Step four. Become aware of others. How are they breathing? What is their body language signaling? Are they trying to seduce you or intimidate you? What are they likely to be afraid of? What are they actually saying? Are you listening to them and believing them or substituting your own interpretations for what is being said? What do they look like? How do they see themselves? What do you suppose they do first thing in the morning? How do they make you feel? Above all, be curious. You will be surprised how effective that is. Some of the most appalling words and behaviours can be deflected if met with curiosity - why do you suppose they are checking their phone while you're in the middle of making a sensitive point? what could they be afraid of? what might they be concerned about?
And now, for the fifth and final step, the secret ingredient to having better conversations. Ready?
Step five. Stop trying to control them. This might sound simple but in fact requires an astonishing level of intellectual and emotional maturity. To make it easier, imagine you're God: you want everyone to love you and worship you and maybe not have any other Gods besides you, but you must accept the existence of free will.
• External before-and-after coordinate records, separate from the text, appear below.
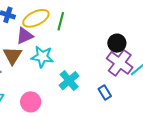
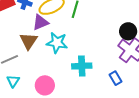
cyan cross: (69, 81) -> (82, 66), turned 36

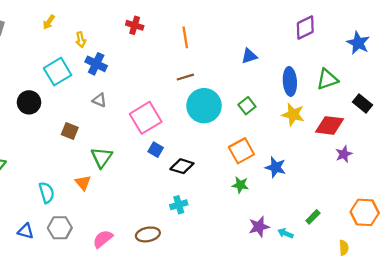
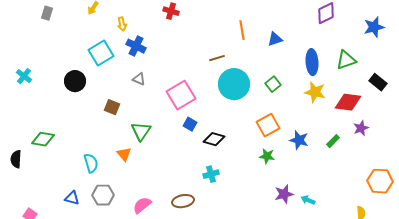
orange line: (185, 37) -> (242, 30), moved
blue star: (358, 43) -> (374, 27), turned 30
green rectangle: (313, 217) -> (333, 141), moved

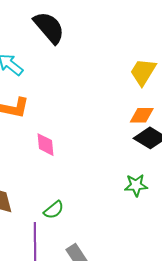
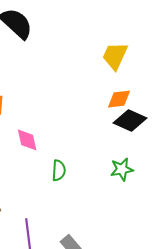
green semicircle: (54, 210) -> (59, 170), moved, turned -40

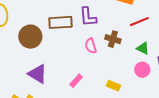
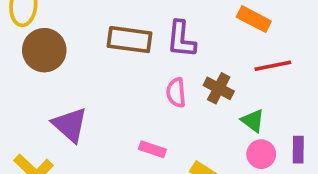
brown circle: (30, 37) -> (44, 50), moved
green triangle: (143, 48) -> (253, 121), moved
pink rectangle: (76, 81) -> (152, 149), moved, turned 56

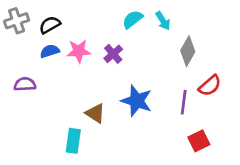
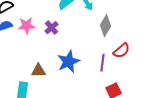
blue star: (137, 101) -> (69, 62), turned 30
brown triangle: (95, 113) -> (39, 71), turned -35

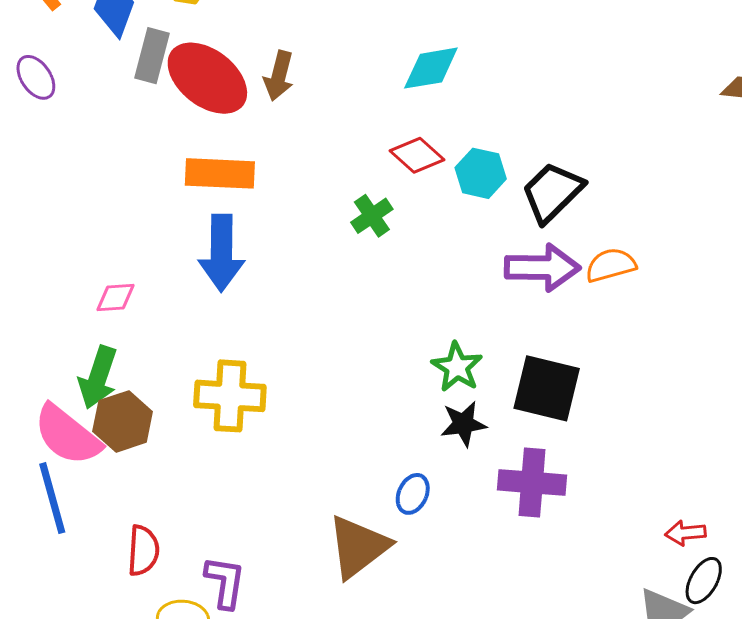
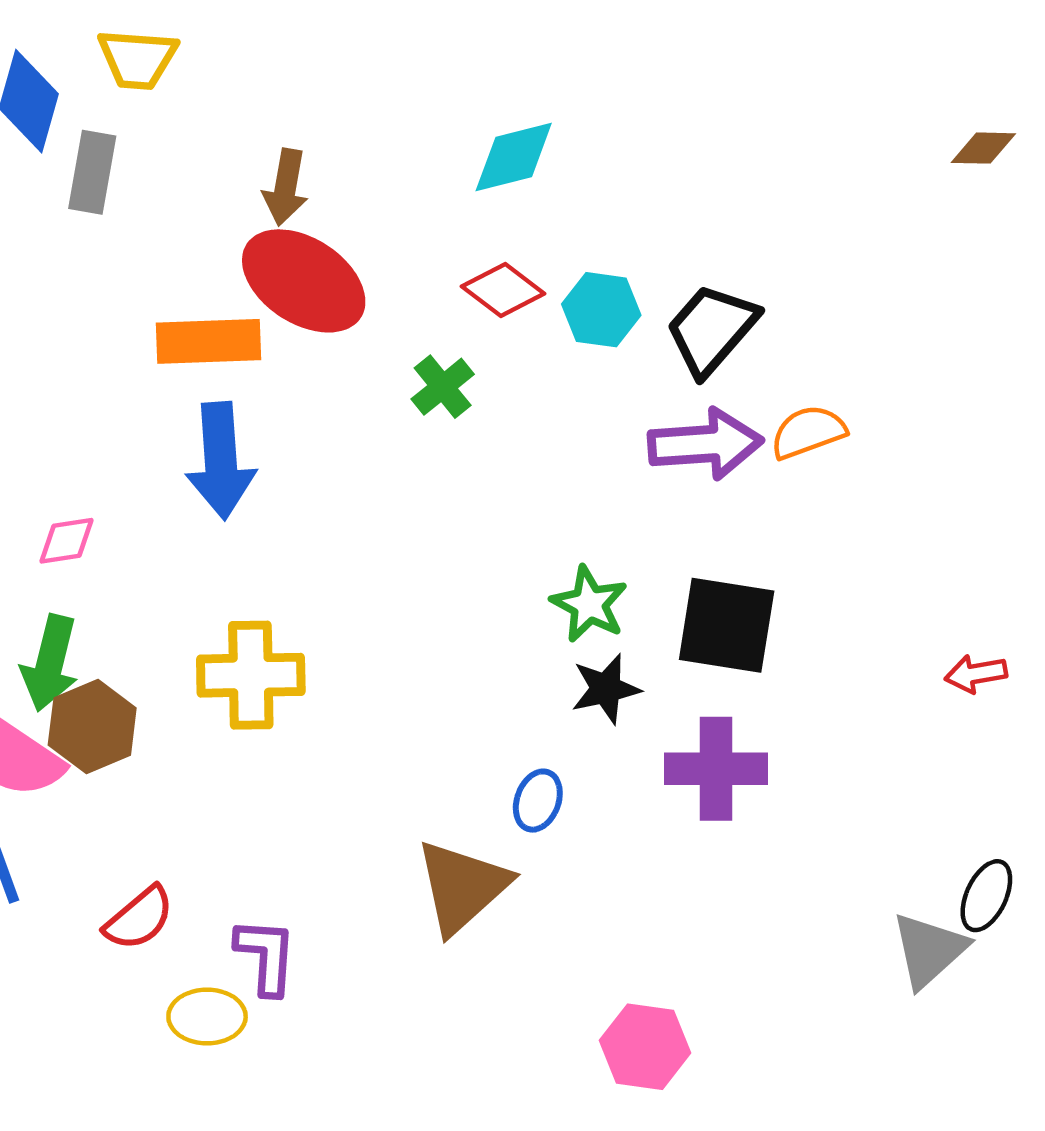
red ellipse: (207, 78) -> (304, 281), moved
red arrow: (685, 533) -> (976, 674), moved
red semicircle: (143, 551) -> (139, 918), turned 51

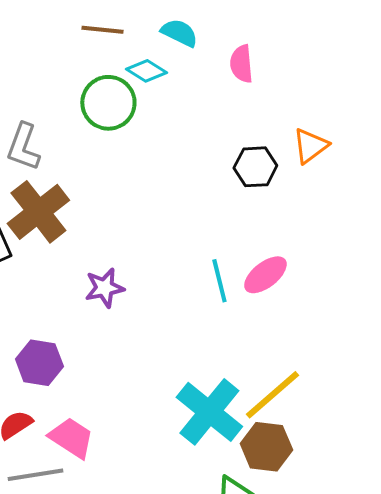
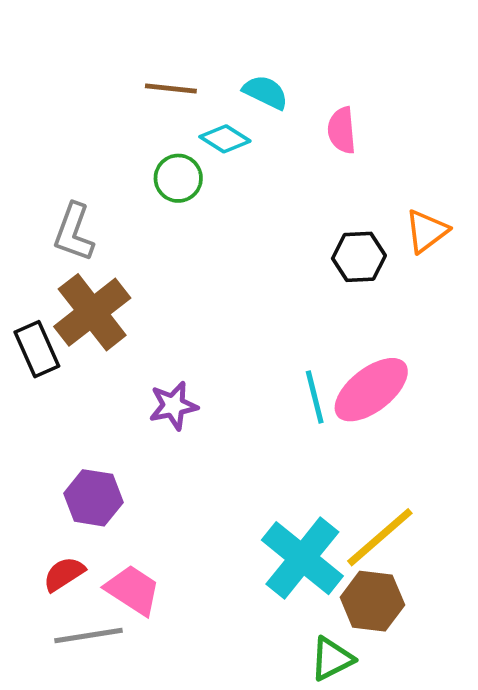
green circle: (108, 103) -> (178, 178), size x0.7
pink ellipse: (265, 275) -> (371, 390), size x1.4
Imagine you could force them into a sense of love, loyalty and awe (you are after all God), yet at the same time realise that unless they are offered willingly, these offerings would be pretty meaningless. You don't just want these people to love you, you want them to choose to love you. Otherwise, it doesn't count. Right there is the necessity for a certain level of intellectual and emotional maturity. You must bow before others' right to their own agency. No matter how firmly you believe it would increase their own happiness and bring about their own utmost good, no matter how painful to watch them mistakenly ignore you and single-mindedly pursue their own destruction, in the ideal world the only person you should ever desire to control is yourself. Not your loved ones, not your enemies, not your children. Think of it like the free-will defense to the problem of Evil, but with the nice upshot that it isn't a fallacy on account of how you are not, in fact, omniscient/omnipotent. Now, of course this is a fantasy - we will always try to control one another, that is just what members of a social species do. Yet it is a useful notion to bare in mind.
How does this lead to better conversations? Well, I think the ultimate goal of disinterested conversation (when we are not pursuing other ends) is to feel - if only briefly - connected. It is to be seen, really seen - heard, really heard - understood, really understood - and accepted. It is to escape the narrow confines of your own person. It is to feel the thrill of another free intellect focus its own independent mind upon your separate and inevitably lonesome existence and relieve some of that loneliness, even if just a little. It is to have your own sense of self confirmed and your particular experience of existence recognised. It is to feel together. Yes, it takes two to tango, but someone has to make the first step.